The Union of Musicians and Allied Workers (UMAW) took to the streets on Monday with a series of organized global protests held outside Spotify offices in support of the ongoing “Justice at Spotify” campaign.

Protests took place across 31 cities worldwide, with musicians and industry professionals congregating in Australia, the US, Canada, South America, Europe and Asia.

“Spotify operates internationally, so if music workers are going to demand more, we need to organize internationally, too,” UMAW organizer Zack Nestel-Patt said in a statement. “Spotify is threatening musicians’ livelihoods everywhere, and it’s way past time that we stand up together to demand more.”

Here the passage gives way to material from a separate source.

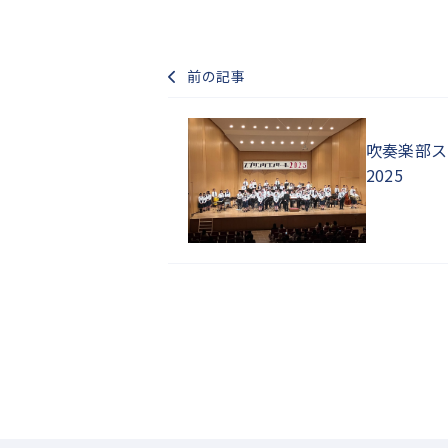
前の記事
吹奏楽部ス
2025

The UMAW launched its Justice At Spotify campaign last October. The petition, which has since amassed almost 28,000 signatures, details a number of demands for Spotify. These include paying artists one cent per stream (the current rate is USD$0.0038 per stream), transparent contracts, a user-centric payment model, and the end to payola.

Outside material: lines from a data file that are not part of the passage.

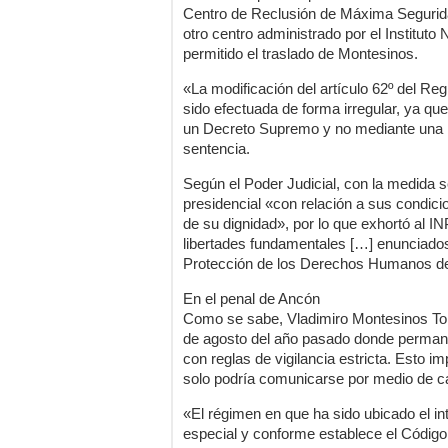
Centro de Reclusión de Máxima Segurid
otro centro administrado por el Instituto 
permitido el traslado de Montesinos.
«La modificación del artículo 62º del Re
sido efectuada de forma irregular, ya qu
un Decreto Supremo y no mediante una n
sentencia.
Según el Poder Judicial, con la medida 
presidencial «con relación a sus condici
de su dignidad», por lo que exhortó al
libertades fundamentales […] enunciado
Protección de los Derechos Humanos d
En el penal de Ancón
Como se sabe, Vladimiro Montesinos Torr
de agosto del año pasado donde perman
con reglas de vigilancia estricta. Esto i
solo podría comunicarse por medio de c
«El régimen en que ha sido ubicado el i
especial y conforme establece el Códig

Downtown Boys, King Gizzard and the Lizard Wizard, Ted Leo, Empress Of’s Lorely Rodriguez, Moor Mother, Zola Jesus, Palehound, Deerhoof, Jay Som, Frankie Cosmos, WHY?, Sad13 and Fugazi’s Guy Picciotto are amongst the musicians that signed the petition.

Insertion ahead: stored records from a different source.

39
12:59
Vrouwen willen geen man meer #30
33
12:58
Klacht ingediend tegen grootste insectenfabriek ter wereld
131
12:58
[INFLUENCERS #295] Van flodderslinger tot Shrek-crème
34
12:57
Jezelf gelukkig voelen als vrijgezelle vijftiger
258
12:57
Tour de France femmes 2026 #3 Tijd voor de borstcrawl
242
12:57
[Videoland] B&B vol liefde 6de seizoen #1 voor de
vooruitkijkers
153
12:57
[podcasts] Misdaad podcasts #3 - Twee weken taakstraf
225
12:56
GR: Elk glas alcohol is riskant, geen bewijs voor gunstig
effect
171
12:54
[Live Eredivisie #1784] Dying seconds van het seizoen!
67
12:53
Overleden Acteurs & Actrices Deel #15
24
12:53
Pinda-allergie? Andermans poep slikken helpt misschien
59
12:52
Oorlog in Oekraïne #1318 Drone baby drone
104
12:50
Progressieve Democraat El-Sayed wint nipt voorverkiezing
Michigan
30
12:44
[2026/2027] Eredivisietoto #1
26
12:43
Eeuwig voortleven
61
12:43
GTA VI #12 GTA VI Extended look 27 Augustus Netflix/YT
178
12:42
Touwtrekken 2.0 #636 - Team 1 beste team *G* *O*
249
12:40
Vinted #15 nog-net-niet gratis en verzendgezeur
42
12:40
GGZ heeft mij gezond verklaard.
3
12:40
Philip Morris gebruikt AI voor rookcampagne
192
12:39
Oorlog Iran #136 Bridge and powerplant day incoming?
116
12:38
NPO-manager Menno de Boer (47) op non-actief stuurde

“Spotify has long mistreated music workers, but the pandemic has put the exploitation into stark relief,” adds UMAW organizer Mary Regalado. “The company has tripled in value during the pandemic, while failing to increase its payment rates to artists by even a fraction of a penny. Musicians all over the world are unemployed right now while the tech giants dominating the industry take in billions. Music work is labor, and we are asking to be paid fairly for that labor.”

Following the launch of the Justice at Spotify campaign, the streaming service unveiled a new payola scheme that offered to artists and labels to prioritise certain releases and increase exposure in the playlisting algorithm in exchange for reduced royalties.